Was the 400 years of the transatlantic slave trade really a choice for the millions of shackled men, women and children who made that treacherous journey across the Atlantic? That’s what Kanye West seemingly said yesterday. He’s since said that’s not what he meant but regardless of what Kanye actually thinks, it raises an important point. Are we truly aware of what slavery was – and that it still exists today?
First things first, slavery is not – and never has been - a choice for the people who are trapped in it.
Here’s why what Kanye said should make us all think harder about slavery and the choices we make.
During the transatlantic slave trade millions of Africans were forcibly transported to the US and Europe against their will, enduring horrendous conditions that meant many did not make it through the voyage. What many of us don’t know is that there are more people in slavery today than in the 400 years of the transatlantic slave trade put together. Over 40 million men, women and children are living in slavery worldwide right now.

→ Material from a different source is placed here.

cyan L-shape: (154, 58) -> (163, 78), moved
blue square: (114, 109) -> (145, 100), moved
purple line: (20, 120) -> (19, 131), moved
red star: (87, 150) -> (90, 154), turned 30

Today, there is a choice in slavery, but it’s not people in slavery who have the choice – it’s us. Whether we are artists, musicians, politicians, corporates or consumers, we have the choice to use our voice and power to bring freedom
Slavery is brutal. The chains of slavery today are rarely the physical shackles that we see in historic images of transatlantic slave ships, but they’re no less harsh. Modern slave owners control people through violence, deceit and fear.

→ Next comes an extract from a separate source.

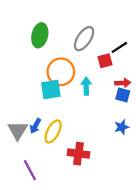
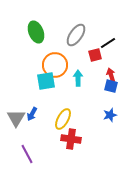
green ellipse: (40, 35) -> (36, 32), turned -35
red arrow: (123, 83) -> (111, 75), turned -104
yellow ellipse: (53, 131) -> (63, 119), moved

Today slavery takes many forms – from girls being drugged, threatened and sold into brothels where they are raped every day, to men in Thailand being tricked into working on fishing vessels where their passports are taken, they are violently beaten and forced to work 18 hour days to fish the prawns for your curry.
It is hard to stomach the fact that many of the estimated 24.9 million people in forced labour slavery today are making everyday products that we buy here in the UK. Everything from rice, to mobile phone batteries, to clothes, roses and chocolate.
Sickeningly, one in four slaves today are children. Children who should be in school and able to play, but who instead face violence and long hours of unpaid work.
Ajay and his two teenage friends worked from 8am to 11pm seven days a week in a factory making women’s high heels. He worked with scalding-hot machinery and breathed harsh chemicals all day. He ate and slept in the same room where he worked. Ajay had his freedom, choices and childhood stolen from him.
When he was rescued by NGO International Justice Mission and local police he said: “In four years, I was never allowed to visit my home, although I requested it many times. I thought of running away, but others who had run away were brought back and beaten with iron rods, tortured with long needles and locked in a room for several days.”
Like the transatlantic slave trade did years ago, slavery today still impacts entire generations. There are families in slavery now who have been captive for generations – often still trying to pay off one small debt that a grandparent took years ago. Children are being born into captivity. Kalpanna had to watch her baby boy fall sick and pass away because she was enslaved at a woodcutting facility and she was not allowed any medical help. She had no choice but to watch this happen, helpless to act.
Slavery has always been a cruel violation of people’s rights and freedom. Hundreds of years ago and today, the people who chose slavery were not those who were victims of it, but the slave-traders and traffickers who chose to treat other people as commodities to buy and sell.
Today, there is a choice in slavery, but it’s not people in slavery who have the choice – it’s us. Whether we are artists, musicians, politicians, corporates or consumers, we have the choice to use our voice and power to bring freedom.
We can choose to stay silent as millions of men, women and children are sold – or we can choose to fight until all are free.